Activity
Show each line of the records below where the word "wurde" occurs.
+++ Working data
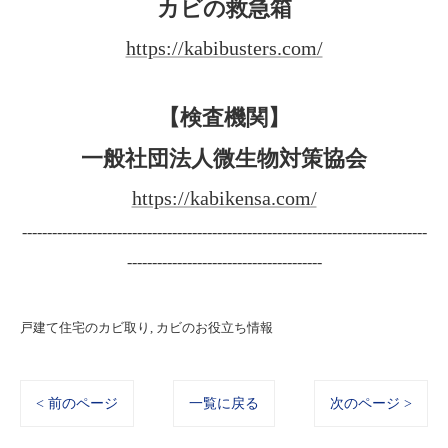
カビの救急箱
https://kabibusters.com/
【検査機関】
一般社団法人微生物対策協会
https://kabikensa.com/
---------------------------------------------------------------------------------
---------------------------------------
戸建て住宅のカビ取り
カビのお役立ち情報
< 前のページ
一覧に戻る
次のページ >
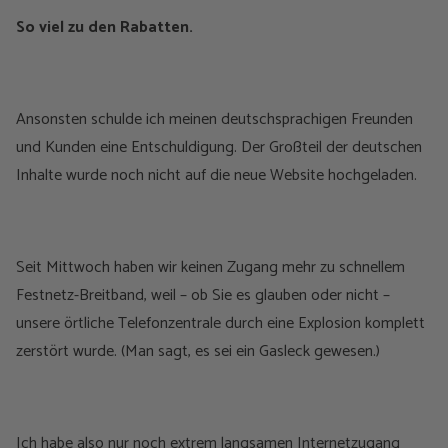
So viel zu den Rabatten.
Ansonsten schulde ich meinen deutschsprachigen Freunden
und Kunden eine Entschuldigung. Der Großteil der deutschen
Inhalte wurde noch nicht auf die neue Website hochgeladen.
Seit Mittwoch haben wir keinen Zugang mehr zu schnellem
Festnetz-Breitband, weil – ob Sie es glauben oder nicht –
unsere örtliche Telefonzentrale durch eine Explosion komplett
zerstört wurde. (Man sagt, es sei ein Gasleck gewesen.)
Ich habe also nur noch extrem langsamen Internetzugang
++++++
The completed task
Inhalte wurde noch nicht auf die neue Website hochgeladen.
zerstört wurde. (Man sagt, es sei ein Gasleck gewesen.)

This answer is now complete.